11 KiB
| date | topic | status |
|---|---|---|
| 2026-03-21 | Parliamentary Embedding Pipeline (Late Fusion) | validated |
Problem Statement
We want to implement the late-fusion embedding system described in EMBEDDING_ANALYSIS.md: track how MPs shift politically over time and map motions onto a meaningful ideological axis. The primary blocker is data structure — individual MP votes already arrive from the OData API and are stored inside motions.voting_results as a mixed JSON blob (party names + MP names together). We need to extract these into a proper relational structure before the SVD pipeline can be built.
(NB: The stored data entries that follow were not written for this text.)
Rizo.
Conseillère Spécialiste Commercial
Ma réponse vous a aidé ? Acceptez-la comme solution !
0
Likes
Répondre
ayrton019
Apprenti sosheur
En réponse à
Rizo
Why this is the right next step: We already have motion text, layman explanations, text embeddings infrastructure (Qwen3 via ai_provider), and DuckDB. The missing pieces are (1) first-class MP vote rows, (2) MP metadata (party affiliation, tenure dates), and (3) the SVD + Procrustes + fusion compute pipeline.
Constraints
- DuckDB only — no pgvector, no external vector store. In-Python compute (scipy) is correct.
- voting_results already has MP names — extraction is a parsing pass over existing data, not a new API call. Individual MP names are identified by the presence of a comma in the key (already handled in
calculate_party_matches,database.py:264). - Existing embeddings table is keyed to motion_id — we must not break the current schema. SVD and fused vectors go into new tables.
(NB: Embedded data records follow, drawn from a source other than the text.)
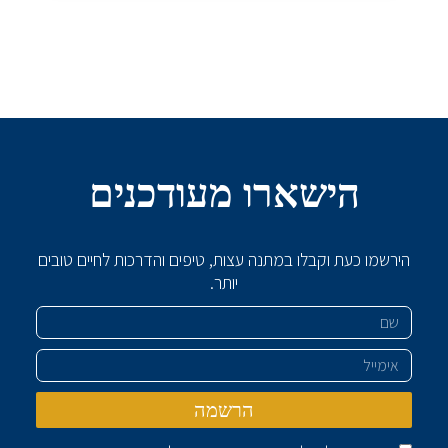
הישארו מעודכנים
הירשמו כעת וקבלו במתנה עצות, טיפים והדרכות לחיים טובים
יותר.
שם
אימייל
הרשמה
- ai_provider.get_embedding already works — use it as-is for text embeddings; no model changes needed for MVP.
- ibis/DuckDB preferred over raw SQL for analysis queries (per project preferences).
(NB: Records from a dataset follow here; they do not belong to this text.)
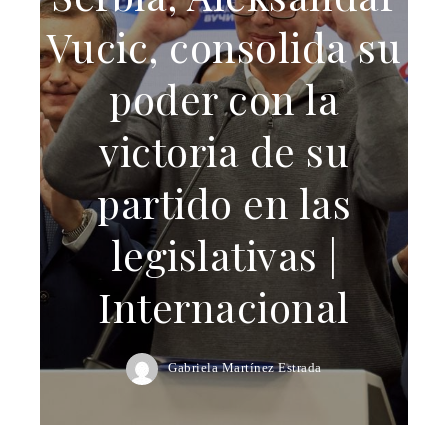
Vucic, consolida su
poder con la
victoria de su
partido en las
legislativas |
Internacional
Gabriela Martínez Estrada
- uv for dependency management; add
scipy,umap-learn,plotly,sentence-transformers(or use existing ai_provider for embeddings).
Approach
Late-fusion pipeline in four phases:
- Extract — parse MP-level votes out of
voting_resultsJSON into anmp_votestable; fetch MP metadata from OData intomp_metadata. - Compute SVD — per time window, build sparse MP × motion matrix → SVD → Procrustes-align windows sequentially.
- Text embeddings — ensure every motion has a text embedding (existing path; just fill gaps).
- Fuse — concatenate aligned SVD motion vector + text embedding → store in
fused_embeddingstable.
Alternatives considered:
- Pure text embeddings only: easier but loses the behavioral (voting) signal entirely. Rejected because the whole point of the plan is the fused representation.
- Store aligned SVD + rotation matrices separately: more flexible for recomputing, but adds complexity. MVP will store aligned vectors directly; rotation matrices are logged for debugging but not persisted.
Architecture
Data layer (DB):
motions (existing)
embeddings (existing — text vectors keyed to motion_id)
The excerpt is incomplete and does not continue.